> Records provided
# # # #
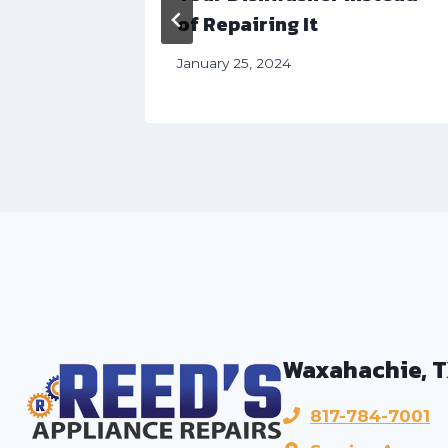
of Repairing It
January 25, 2024
Waxahachie, 
817-784-7001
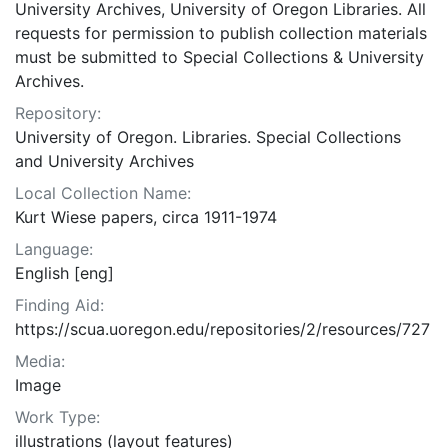
University Archives, University of Oregon Libraries. All
requests for permission to publish collection materials
must be submitted to Special Collections & University
Archives.
Repository:
University of Oregon. Libraries. Special Collections
and University Archives
Local Collection Name:
Kurt Wiese papers, circa 1911-1974
Language:
English [eng]
Finding Aid:
https://scua.uoregon.edu/repositories/2/resources/727
Media:
Image
Work Type:
illustrations (layout features)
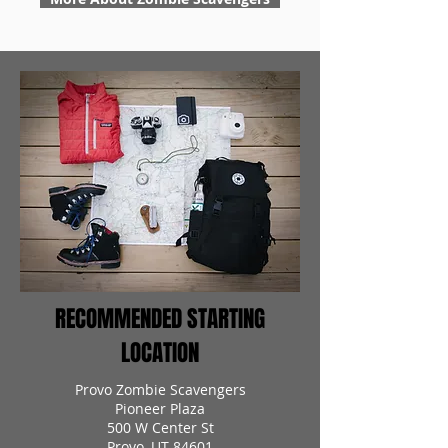
RECOMMENDED STARTING
LOCATION
Provo Zombie Scavengers
Pioneer Plaza
500 W Center St
Provo, UT 84601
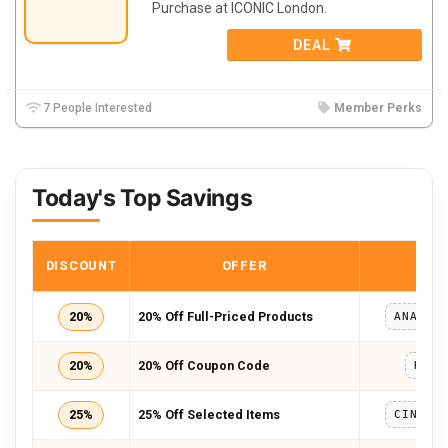
Purchase at ICONIC London.
DEAL
7 People Interested
Member Perks
Today's Top Savings
DISCOUNT
OFFER
COD
20%
20% Off Full-Priced Products
20%
20% Off Coupon Code
KAT2
25%
25% Off Selected Items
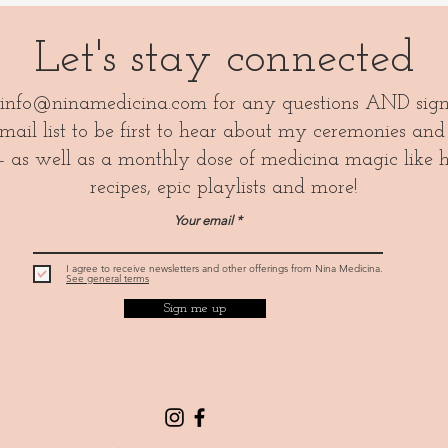
Let's stay connected
info@ninamedicina.com
for any questions AND sig
ail list to be first to hear about my ceremonies and
- as well as a monthly dose of medicina magic like 
recipes, epic playlists and more!
Your email
I agree to receive newsletters and other offerings from Nina Medicina.
See general terms
Sign me up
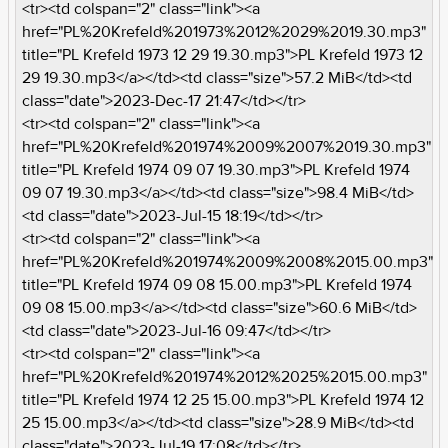
<tr><td colspan="2" class="link"><a
href="PL%20Krefeld%201973%2012%2029%2019.30.mp3"
title="PL Krefeld 1973 12 29 19.30.mp3">PL Krefeld 1973 12
29 19.30.mp3</a></td><td class="size">57.2 MiB</td><td
class="date">2023-Dec-17 21:47</td></tr>
<tr><td colspan="2" class="link"><a
href="PL%20Krefeld%201974%2009%2007%2019.30.mp3"
title="PL Krefeld 1974 09 07 19.30.mp3">PL Krefeld 1974
09 07 19.30.mp3</a></td><td class="size">98.4 MiB</td>
<td class="date">2023-Jul-15 18:19</td></tr>
<tr><td colspan="2" class="link"><a
href="PL%20Krefeld%201974%2009%2008%2015.00.mp3"
title="PL Krefeld 1974 09 08 15.00.mp3">PL Krefeld 1974
09 08 15.00.mp3</a></td><td class="size">60.6 MiB</td>
<td class="date">2023-Jul-16 09:47</td></tr>
<tr><td colspan="2" class="link"><a
href="PL%20Krefeld%201974%2012%2025%2015.00.mp3"
title="PL Krefeld 1974 12 25 15.00.mp3">PL Krefeld 1974 12
25 15.00.mp3</a></td><td class="size">28.9 MiB</td><td
class="date">2023-Jul-19 17:08</td></tr>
# # # #
> Work item
Your answer must restate the entries word for word and contain no pictures.

> Solved problem
of Repairing It
January 25, 2024
Waxahachie, 
817-784-7001
University Archives, University of Oregon Libraries. All
requests for permission to publish collection materials
must be submitted to Special Collections & University
Archives.
Repository:
University of Oregon. Libraries. Special Collections
and University Archives
Local Collection Name:
Kurt Wiese papers, circa 1911-1974
Language:
English [eng]
Finding Aid:
https://scua.uoregon.edu/repositories/2/resources/727
Media:
Image
Work Type:
illustrations (layout features)
RECOMMENDED STARTING
LOCATION
Provo Zombie Scavengers
Pioneer Plaza
500 W Center St
Provo, UT 84601
Purchase at ICONIC London.
DEAL
7 People Interested
Member Perks
Today's Top Savings
DISCOUNT
OFFER
COD
20%
20% Off Full-Priced Products
20%
20% Off Coupon Code
KAT2
25%
25% Off Selected Items
Let's stay connected
info@ninamedicina.com
for any questions AND sig
ail list to be first to hear about my ceremonies and
- as well as a monthly dose of medicina magic like 
recipes, epic playlists and more!
Your email
I agree to receive newsletters and other offerings from Nina Medicina.
See general terms
Sign me up
<tr><td colspan="2" class="link"><a
href="PL%20Krefeld%201973%2012%2029%2019.30.mp3"
title="PL Krefeld 1973 12 29 19.30.mp3">PL Krefeld 1973 12
29 19.30.mp3</a></td><td class="size">57.2 MiB</td><td
class="date">2023-Dec-17 21:47</td></tr>
<tr><td colspan="2" class="link"><a
href="PL%20Krefeld%201974%2009%2007%2019.30.mp3"
title="PL Krefeld 1974 09 07 19.30.mp3">PL Krefeld 1974
09 07 19.30.mp3</a></td><td class="size">98.4 MiB</td>
<td class="date">2023-Jul-15 18:19</td></tr>
<tr><td colspan="2" class="link"><a
href="PL%20Krefeld%201974%2009%2008%2015.00.mp3"
title="PL Krefeld 1974 09 08 15.00.mp3">PL Krefeld 1974
09 08 15.00.mp3</a></td><td class="size">60.6 MiB</td>
<td class="date">2023-Jul-16 09:47</td></tr>
<tr><td colspan="2" class="link"><a
href="PL%20Krefeld%201974%2012%2025%2015.00.mp3"
title="PL Krefeld 1974 12 25 15.00.mp3">PL Krefeld 1974 12
25 15.00.mp3</a></td><td class="size">28.9 MiB</td><td
class="date">2023-Jul-19 17:08</td></tr>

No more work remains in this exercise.